— Exercise aim —
From the entries below, copy out all lines holding "Avize".

— Records to process —
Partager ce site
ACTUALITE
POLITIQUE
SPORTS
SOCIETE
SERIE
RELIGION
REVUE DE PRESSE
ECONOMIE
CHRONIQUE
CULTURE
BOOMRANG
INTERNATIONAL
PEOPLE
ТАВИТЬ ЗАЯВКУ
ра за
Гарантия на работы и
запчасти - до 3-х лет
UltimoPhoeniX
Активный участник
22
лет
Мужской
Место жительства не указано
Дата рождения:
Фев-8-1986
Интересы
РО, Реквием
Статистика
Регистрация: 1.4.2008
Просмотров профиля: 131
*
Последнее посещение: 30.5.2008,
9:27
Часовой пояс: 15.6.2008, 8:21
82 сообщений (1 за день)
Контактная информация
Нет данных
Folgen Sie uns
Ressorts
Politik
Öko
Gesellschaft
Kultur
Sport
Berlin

--

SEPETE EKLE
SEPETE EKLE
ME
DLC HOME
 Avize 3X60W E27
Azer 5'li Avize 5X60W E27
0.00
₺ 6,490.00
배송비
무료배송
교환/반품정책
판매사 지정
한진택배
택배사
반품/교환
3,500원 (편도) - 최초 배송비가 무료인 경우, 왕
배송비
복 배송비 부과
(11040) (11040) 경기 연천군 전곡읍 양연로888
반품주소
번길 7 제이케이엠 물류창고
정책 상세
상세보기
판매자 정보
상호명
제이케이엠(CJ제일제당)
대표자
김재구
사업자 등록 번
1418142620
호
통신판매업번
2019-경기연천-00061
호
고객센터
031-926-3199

— Answer section —
 Avize 3X60W E27
Azer 5'li Avize 5X60W E27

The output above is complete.